Saved data entries

= = = = = = =

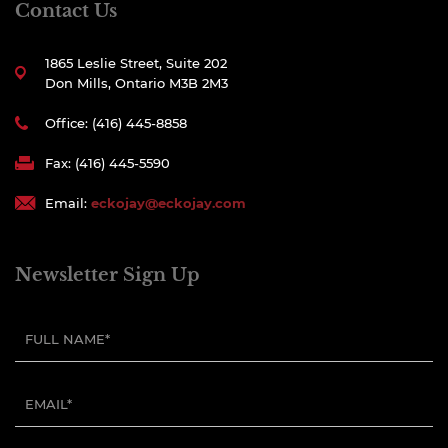
Contact Us
1865 Leslie Street, Suite 202
Don Mills, Ontario M3B 2M3
Office: (416) 445-8858
Fax: (416) 445-5590
Email:
eckojay@eckojay.com
Newsletter Sign Up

= = = = = = =

▶ Task description: The answer should be an exact copy of the lines from the one containing "Office: (416) 445-8858" through the last line of the entries, both included.

▶ Result for this exercise:
Office: (416) 445-8858
Fax: (416) 445-5590
Email:
eckojay@eckojay.com
Newsletter Sign Up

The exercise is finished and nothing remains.